「ルナあ! 俺の服と靴は!? カバンは!?」

 

 土曜日のことだった。本日はいよいよ、アンジェラのガラス工芸教室の日だ。

ピエトは今日、学校は休校で、朝早くから叫んでいた。つい先日まで自分が着ていた服や靴、長年愛用してきたカバンがどこにも見当たらなかったからだ。

 トランクス一丁で部屋からキッチンへ駆けてきたピエトに、ルナはひどく申し訳なさそうな顔をした。

 「ご、ごめんね……。捨てちゃったの」

ルナは白状した。

 「ええーっ!?」

 ピエトは悲鳴を上げ、とたんに泣きそうな顔になった。大切にしていたものを捨てられて、でもルナ相手には怒るに怒れず――といった具合だ。

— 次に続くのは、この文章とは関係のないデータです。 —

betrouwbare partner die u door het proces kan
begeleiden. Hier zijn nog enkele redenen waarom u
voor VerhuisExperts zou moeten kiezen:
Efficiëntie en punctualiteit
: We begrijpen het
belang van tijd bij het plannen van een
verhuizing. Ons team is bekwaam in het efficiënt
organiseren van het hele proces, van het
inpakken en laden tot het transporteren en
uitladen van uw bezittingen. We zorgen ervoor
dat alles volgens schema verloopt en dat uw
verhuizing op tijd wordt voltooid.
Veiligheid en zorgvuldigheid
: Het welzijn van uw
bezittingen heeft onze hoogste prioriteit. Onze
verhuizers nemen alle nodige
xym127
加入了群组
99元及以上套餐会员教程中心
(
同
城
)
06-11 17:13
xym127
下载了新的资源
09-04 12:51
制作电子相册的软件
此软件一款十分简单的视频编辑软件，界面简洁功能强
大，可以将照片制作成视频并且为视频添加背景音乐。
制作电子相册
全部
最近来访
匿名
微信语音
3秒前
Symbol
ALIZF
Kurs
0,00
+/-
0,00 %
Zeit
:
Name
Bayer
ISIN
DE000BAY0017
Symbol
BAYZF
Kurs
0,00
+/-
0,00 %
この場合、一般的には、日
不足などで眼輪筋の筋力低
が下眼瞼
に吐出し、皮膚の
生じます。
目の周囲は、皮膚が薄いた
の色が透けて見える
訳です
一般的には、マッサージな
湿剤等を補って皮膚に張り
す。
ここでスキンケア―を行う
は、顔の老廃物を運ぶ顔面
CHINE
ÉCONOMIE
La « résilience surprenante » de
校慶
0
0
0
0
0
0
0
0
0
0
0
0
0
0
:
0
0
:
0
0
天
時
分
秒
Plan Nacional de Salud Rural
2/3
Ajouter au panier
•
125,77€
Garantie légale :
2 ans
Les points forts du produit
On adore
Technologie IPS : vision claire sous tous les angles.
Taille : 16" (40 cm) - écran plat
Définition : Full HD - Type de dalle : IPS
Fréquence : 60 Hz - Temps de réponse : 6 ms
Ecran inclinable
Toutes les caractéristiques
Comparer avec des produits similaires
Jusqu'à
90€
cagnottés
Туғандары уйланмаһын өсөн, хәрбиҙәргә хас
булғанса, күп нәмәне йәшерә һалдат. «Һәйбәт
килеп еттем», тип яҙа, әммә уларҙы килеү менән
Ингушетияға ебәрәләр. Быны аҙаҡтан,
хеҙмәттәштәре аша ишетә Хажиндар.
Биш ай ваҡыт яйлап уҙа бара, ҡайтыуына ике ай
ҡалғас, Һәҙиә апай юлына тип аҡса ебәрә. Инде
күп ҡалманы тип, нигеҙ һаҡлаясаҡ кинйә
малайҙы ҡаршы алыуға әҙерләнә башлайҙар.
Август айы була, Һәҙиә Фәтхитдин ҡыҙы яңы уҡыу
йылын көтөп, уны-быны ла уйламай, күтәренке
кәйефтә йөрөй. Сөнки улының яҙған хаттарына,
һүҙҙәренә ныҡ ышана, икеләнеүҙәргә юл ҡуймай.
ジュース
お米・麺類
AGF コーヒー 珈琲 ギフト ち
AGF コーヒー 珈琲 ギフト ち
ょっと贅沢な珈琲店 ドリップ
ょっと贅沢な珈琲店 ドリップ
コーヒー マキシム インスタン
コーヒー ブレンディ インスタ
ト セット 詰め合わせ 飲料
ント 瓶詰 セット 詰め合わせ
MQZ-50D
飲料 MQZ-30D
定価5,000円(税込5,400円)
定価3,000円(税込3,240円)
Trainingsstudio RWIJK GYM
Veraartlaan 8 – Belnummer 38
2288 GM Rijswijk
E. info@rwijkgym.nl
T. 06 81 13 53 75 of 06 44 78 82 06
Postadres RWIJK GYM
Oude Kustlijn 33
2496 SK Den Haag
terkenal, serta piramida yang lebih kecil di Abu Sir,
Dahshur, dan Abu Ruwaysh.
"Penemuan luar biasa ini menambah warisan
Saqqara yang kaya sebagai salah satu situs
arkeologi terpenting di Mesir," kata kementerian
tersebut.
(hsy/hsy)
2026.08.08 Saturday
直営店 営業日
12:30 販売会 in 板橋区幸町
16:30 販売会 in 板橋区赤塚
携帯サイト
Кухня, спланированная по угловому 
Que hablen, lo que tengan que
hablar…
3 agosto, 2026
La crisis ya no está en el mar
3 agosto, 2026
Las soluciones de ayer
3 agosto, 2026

 「な、なんで捨てたんだよう……ボロだったから? ゴミだと思った?」

 「ごめんね、ほんとにごめん。たぶん、思い出のものだったんだよね?」

 ルナが平謝りに謝るので、ピエトは、

 「別に思い出ってわけでもねえけどよ……」

 とふてくされて俯いた。カバンと服、靴は捨てられていたが、ピピの思い出の品を入れている段ボールには手を付けられていなかったし、カバンも靴も服も、もともとぜんぶ盗品だ。新しい服も買ってもらったし、惜しいわけではない。なかったが――。

 

「俺が捨てろって言ったんだよ」

新聞を広げながらのアズラエルの台詞に、ピエトは瞬間沸騰した。

「なんでだよ!! 人のモン勝手に捨てやがって!!」

アズラエルには遠慮なく怒鳴ることができる。ルナにはできないが――ピエトはだんだん! と飛び跳ねながらアズラエルの元へ行き、最終的に蹴とばした。だがアズラエルからデコピンという反撃を食らい、額を押さえて蹲った。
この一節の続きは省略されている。